= An Outline of Modern Knowledge =

1931 British encyclopedia

An Outline of Modern Knowledge, published by Victor Gollancz in 1931, was an “omnibus” volume intended to survey the full range of human knowledge.

It was the first such volume to include entirely new material. Editor William Rose solicited leading authorities of the time, including Roger Fry, C. G. Seligman, Maurice Dobb, F. J. C. Hearnshaw, G. D. H. Cole, J. C. Flügel, R. R. Marett, and J. W. N. Sullivan among others, to contribute informative essays written for the common reader.

The publishers explained their reasons for creating such a volume in the introduction to the book:

“The planning of the present book was therefore based on the assumption that the only way to provide a conspectus of the actual achievements of scholarship and thought would be in a sufficient number of presentations by leading authorities who are themselves original investigators in the essential fields of study. Each contributor outlines the past history of his subject before leading up to an exposition of the present state of knowledge and the relation of his field of work to the life and thought of to-day. Each Article has been specially written for this book, and there has been sufficient discussion between the editor and the contributors, and between the contributors themselves, to ensure that it shall fit into its place in the general plan. An essential condition of the success of the book*s intention was that simplification should not be carried to the stage which must inevitably result in distortion, yet that the thought in each contribution should be developed with a gradualness and lucidity which would make every successive point crystal clear to the reader who comes afresh to the subject. Each reader will be able to make his own synthesis, in so far as any kind of synthesis is possible, and will be helped towards an understanding of the fundamental problem which mankind has still to solve — the problem of life itself, with the questions it entails of free- will and survival. ”

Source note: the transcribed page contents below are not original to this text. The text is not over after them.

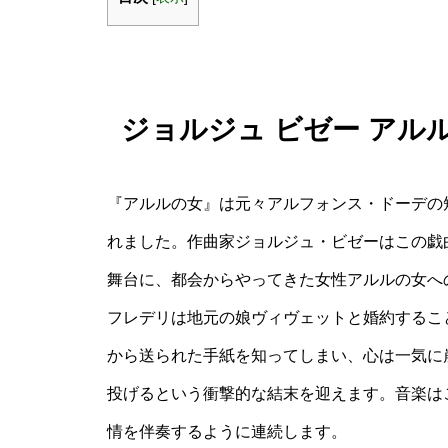
ジョルジュ ビゼー アル
『アルルの女』は元々アルフォンス・ドーデの
れました。作曲家ジョルジュ・ビゼーはこの戯
舞台に、都会からやってきた女性アルルの女へ
フレデリは地元の娘ヴィヴェットと婚約するこ
から送られた手紙を知ってしまい、心は一気に
投げるという衝撃的な結末を迎えます。音楽は
情を伴奏するように連続します。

The twenty-four articles carried the reader through the subjects of science, philosophy, religion, sex, mathematics, astronomy, biology, anthropology, cosmogony, psychology, psycho-analysis, archaeology, economics, politics, finance, industry, internationalism, history, ethnology, geography, literary criticism, music, architecture, painting and sculpture.

==Updated Edition==
The book was a best-seller, selling almost 100,000 copies by 1937 when it went out of print. The publisher postponed a further reprint as there were plans to update the articles based on changing current events. These plans were derailed by the Second World War. In 1956, a completely new edition, 'The New Outline of Modern Knowledge' with different authors was published. It was edited by Alan Pryce-Jones, the editor of The Times Literary Supplement. The book contained 26 outlines, comprising 280,000 words in total on 621 pages and was sold for 18/- (90p).